Collected data:
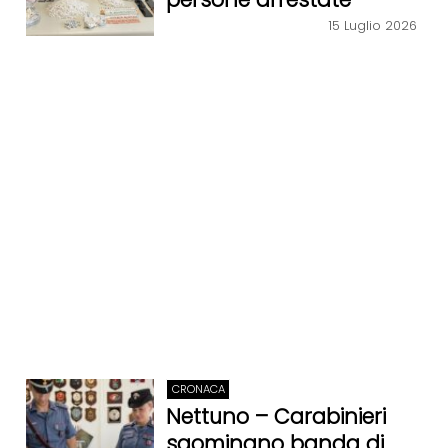
15 Luglio 2026
CRONACA
Nettuno – Carabinieri
sgominano banda di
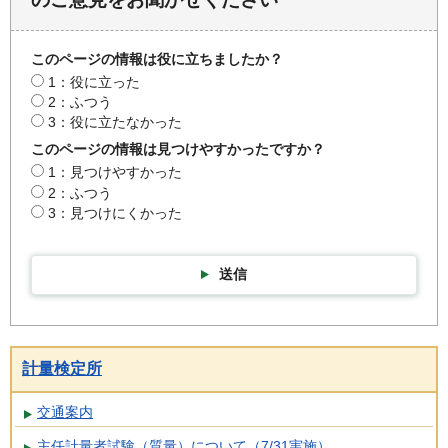
このページの情報は役に立ちましたか？
1：役に立った
2：ふつう
3：役に立たなかった
このページの情報は見つけやすかったですか？
1：見つけやすかった
2：ふつう
3：見つけにくかった
送信
計量検定所
交通案内
主任計量者試験（質量）について（7/31実施）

» **To do**: Please give the data again in full, exactly as written, but without any images.

» **Answer box**:
15 Luglio 2026
CRONACA
Nettuno – Carabinieri
sgominano banda di
このページの情報は役に立ちましたか？
1：役に立った
2：ふつう
3：役に立たなかった
このページの情報は見つけやすかったですか？
1：見つけやすかった
2：ふつう
3：見つけにくかった
送信
計量検定所
交通案内
主任計量者試験（質量）について（7/31実施）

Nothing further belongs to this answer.